Alright, there was some improvement with 55 percent accuracy which is better than the decision tree but not quite as high as I would hope overall. Anyhow, this isn’t the worst but it is a bit disappointing showing for random forests in this case, only improving the model by 10% accuracy.
Final results
So after fitting the model, hyperparameter tuning, and boosting. We managed to up the baseline of 46% accuracy to 55% which does meet a coinflip criteria but isn’t as good as I would have hoped. This is pretty low but I think the best thing to do is recheck the data to increase the amount of rows and the accuracy of the data. There seems to be a pretty hard cap here which cannot be breached without more and better data. Overfitting clearly becomes a problem after 50% or so that may be something to watch out for.
Conclusions
Decision trees are a very interesting classifying method which take a branching and hierarchical approach in comparison to the other more optimization focused models.
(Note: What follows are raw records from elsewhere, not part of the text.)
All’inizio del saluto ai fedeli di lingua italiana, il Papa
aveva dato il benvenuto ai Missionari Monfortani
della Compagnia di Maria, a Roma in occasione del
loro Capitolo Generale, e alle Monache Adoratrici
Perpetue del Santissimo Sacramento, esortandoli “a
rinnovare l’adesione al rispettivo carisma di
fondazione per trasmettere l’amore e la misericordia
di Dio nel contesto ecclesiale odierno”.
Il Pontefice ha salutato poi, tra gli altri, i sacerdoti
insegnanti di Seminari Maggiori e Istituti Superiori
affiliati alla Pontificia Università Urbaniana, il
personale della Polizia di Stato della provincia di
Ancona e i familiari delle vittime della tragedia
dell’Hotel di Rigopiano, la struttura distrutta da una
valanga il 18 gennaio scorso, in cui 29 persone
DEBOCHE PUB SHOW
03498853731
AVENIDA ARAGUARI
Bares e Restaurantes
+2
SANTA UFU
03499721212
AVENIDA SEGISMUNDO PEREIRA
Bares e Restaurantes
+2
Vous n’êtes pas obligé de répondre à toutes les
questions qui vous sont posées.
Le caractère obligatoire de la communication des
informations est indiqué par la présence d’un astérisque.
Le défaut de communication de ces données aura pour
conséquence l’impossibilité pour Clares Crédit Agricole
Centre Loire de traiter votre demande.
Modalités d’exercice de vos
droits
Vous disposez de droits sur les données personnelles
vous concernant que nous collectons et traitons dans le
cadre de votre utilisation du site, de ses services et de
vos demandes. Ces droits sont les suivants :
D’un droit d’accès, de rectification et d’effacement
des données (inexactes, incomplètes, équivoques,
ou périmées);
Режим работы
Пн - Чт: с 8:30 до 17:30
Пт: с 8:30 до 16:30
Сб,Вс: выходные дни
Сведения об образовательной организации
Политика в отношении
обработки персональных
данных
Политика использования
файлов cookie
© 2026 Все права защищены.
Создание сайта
I personally made it my task to use classifying random forests to try to predict the type of a pattern based on some sample pattern information and was succesful at improving upon previous methods.
I was marginally successful in my analysis with a slightly better than coin flip success rate. This means that given the information about a knitting pattern there is a 55% chance that the algorithm guesses the type of pattern correctly. This wouldn’t fly in a market setting as there is still way too much variability but I still consider it a success as it would be hard to even reach half that success rate just using human intuition. Random forests were also able to improve upon the previous record which shows the value of the model in the larger context.